§ **The problem**
From the entries below, extract every line that includes the word "menu".

[Dataset entries]
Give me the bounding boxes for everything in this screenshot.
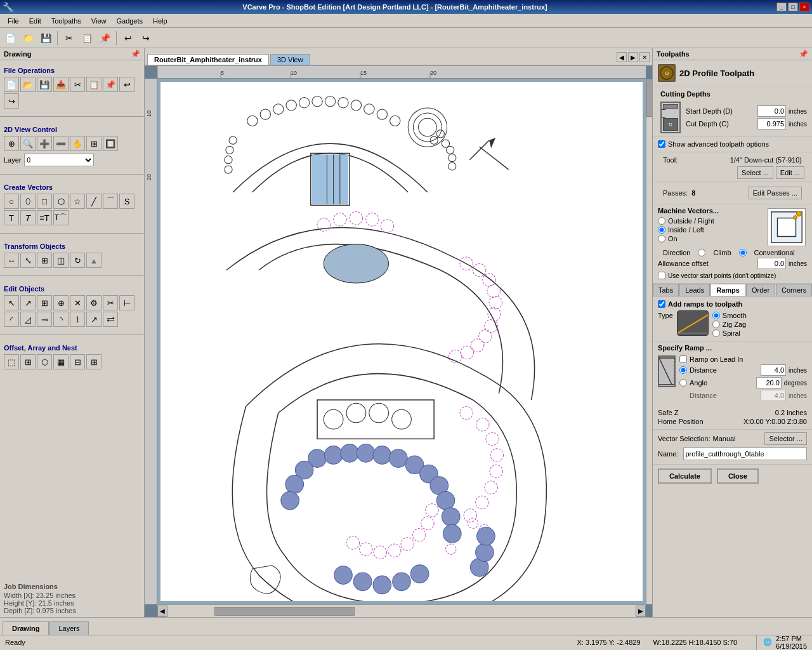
save-file-btn[interactable]: 💾: [37, 77, 52, 92]
fillet-btn[interactable]: ◜: [4, 312, 19, 327]
ramp-on-lead-checkbox[interactable]: [679, 355, 687, 363]
use-vector-checkbox[interactable]: [658, 272, 665, 279]
align-btn[interactable]: ⊞: [37, 253, 52, 268]
zigzag-radio[interactable]: [712, 321, 720, 328]
allowance-input[interactable]: [757, 258, 786, 269]
close-button[interactable]: Close: [717, 468, 759, 484]
circle-btn[interactable]: ○: [4, 194, 19, 209]
mirror-btn[interactable]: ◫: [53, 253, 69, 268]
distance-radio[interactable]: [679, 366, 687, 374]
inside-left-radio[interactable]: [658, 226, 665, 234]
measure-btn[interactable]: ⌇: [70, 312, 85, 327]
move-btn[interactable]: ↔: [4, 253, 19, 268]
tab-order[interactable]: Order: [746, 284, 775, 296]
grid-btn[interactable]: ⊞: [86, 136, 102, 151]
distance-input[interactable]: [761, 364, 786, 376]
zoom-selected-btn[interactable]: 🔍: [20, 136, 36, 151]
selector-button[interactable]: Selector ...: [764, 432, 807, 445]
drawing-canvas[interactable]: [157, 79, 646, 604]
name-input[interactable]: [683, 448, 807, 460]
pin-icon[interactable]: 📌: [131, 50, 140, 58]
cut-depth-input[interactable]: [757, 118, 786, 129]
select-tool-button[interactable]: Select ...: [737, 166, 773, 179]
reverse-btn[interactable]: ⮂: [103, 312, 118, 327]
menu-help[interactable]: Help: [148, 16, 173, 26]
next-tab-btn[interactable]: ▶: [628, 52, 638, 62]
menu-file[interactable]: File: [3, 16, 24, 26]
menu-gadgets[interactable]: Gadgets: [111, 16, 148, 26]
nest-btn[interactable]: ⬡: [37, 354, 52, 369]
tab-leads[interactable]: Leads: [679, 284, 710, 296]
start-depth-input[interactable]: [757, 105, 786, 117]
extend-btn[interactable]: ⊢: [119, 295, 134, 310]
undo-button[interactable]: ↩: [121, 30, 136, 46]
zoom-out-btn[interactable]: ➖: [53, 136, 69, 151]
climb-radio[interactable]: [698, 249, 705, 256]
save-button[interactable]: 💾: [38, 30, 53, 46]
angle-input[interactable]: [756, 377, 782, 388]
distance2-input[interactable]: [761, 390, 786, 401]
bottom-tab-layers[interactable]: Layers: [49, 621, 89, 635]
maximize-button[interactable]: □: [788, 3, 798, 11]
snap-node-btn[interactable]: ✕: [70, 295, 85, 310]
menu-toolpaths[interactable]: Toolpaths: [46, 16, 86, 26]
node-insert-btn[interactable]: ⊞: [37, 295, 52, 310]
rect-btn[interactable]: □: [37, 194, 52, 209]
chamfer-btn[interactable]: ◿: [20, 312, 36, 327]
bezier-btn[interactable]: S: [119, 194, 134, 209]
h-scrollbar[interactable]: ◀ ▶: [157, 604, 646, 617]
bottom-tab-drawing[interactable]: Drawing: [3, 621, 49, 635]
scroll-left-btn[interactable]: ◀: [157, 606, 167, 617]
canvas-area[interactable]: 5 10 15 20 10 20: [145, 66, 652, 617]
tab-ramps[interactable]: Ramps: [710, 284, 745, 296]
open-file-btn[interactable]: 📂: [20, 77, 36, 92]
dog-bone-btn[interactable]: ⊸: [37, 312, 52, 327]
tab-tabs[interactable]: Tabs: [653, 284, 679, 296]
group-btn[interactable]: ⊟: [70, 354, 85, 369]
polyline-btn[interactable]: ╱: [86, 194, 102, 209]
scroll-right-btn[interactable]: ▶: [636, 606, 646, 617]
arc-btn[interactable]: ⌒: [103, 194, 118, 209]
add-ramps-checkbox[interactable]: [658, 300, 665, 308]
layout-btn[interactable]: ▦: [53, 354, 69, 369]
smooth-radio[interactable]: [712, 312, 720, 319]
layer-select[interactable]: 0: [24, 154, 94, 166]
poly-dir-btn[interactable]: ↗: [86, 312, 102, 327]
zoom-in-btn[interactable]: ➕: [37, 136, 52, 151]
close-tab-btn[interactable]: ✕: [639, 52, 650, 62]
copy-button[interactable]: 📋: [79, 30, 95, 46]
minimize-button[interactable]: _: [776, 3, 787, 11]
outside-right-radio[interactable]: [658, 217, 665, 225]
star-btn[interactable]: ☆: [70, 194, 85, 209]
undo-btn[interactable]: ↩: [119, 77, 134, 92]
rotate-btn[interactable]: ↻: [70, 253, 85, 268]
spiral-radio[interactable]: [712, 329, 720, 337]
calculate-button[interactable]: Calculate: [658, 468, 712, 484]
pan-btn[interactable]: ✋: [70, 136, 85, 151]
text2-btn[interactable]: T: [20, 210, 36, 225]
array-btn[interactable]: ⊞: [20, 354, 36, 369]
new-file-btn[interactable]: 📄: [4, 77, 19, 92]
redo-button[interactable]: ↪: [138, 30, 154, 46]
close-button[interactable]: ×: [799, 3, 809, 11]
paste-btn[interactable]: 📌: [103, 77, 118, 92]
new-button[interactable]: 📄: [3, 30, 18, 46]
distort-btn[interactable]: ⟁: [86, 253, 102, 268]
redo-btn[interactable]: ↪: [4, 93, 19, 109]
offset-btn[interactable]: ⬚: [4, 354, 19, 369]
menu-view[interactable]: View: [86, 16, 112, 26]
word-wrap-btn[interactable]: ≡T: [37, 210, 52, 225]
copy-btn[interactable]: 📋: [86, 77, 102, 92]
smart-fillet-btn[interactable]: ◝: [53, 312, 69, 327]
ungroup-btn[interactable]: ⊞: [86, 354, 102, 369]
rp-pin-icon[interactable]: 📌: [799, 50, 808, 58]
on-radio[interactable]: [658, 235, 665, 242]
snap-btn[interactable]: 🔲: [103, 136, 118, 151]
open-button[interactable]: 📁: [20, 30, 36, 46]
art-text-btn[interactable]: T⌒: [53, 210, 69, 225]
cut-button[interactable]: ✂: [62, 30, 77, 46]
weld-btn[interactable]: ⚙: [86, 295, 102, 310]
tab-3dview[interactable]: 3D View: [270, 54, 310, 65]
zoom-extents-btn[interactable]: ⊕: [4, 136, 19, 151]
edit-passes-button[interactable]: Edit Passes ...: [749, 187, 802, 199]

§ **Your solution**
menu-help[interactable]: Help: [148, 16, 173, 26]
menu-file[interactable]: File: [3, 16, 24, 26]
menu-gadgets[interactable]: Gadgets: [111, 16, 148, 26]
menu-toolpaths[interactable]: Toolpaths: [46, 16, 86, 26]
menu-view[interactable]: View: [86, 16, 112, 26]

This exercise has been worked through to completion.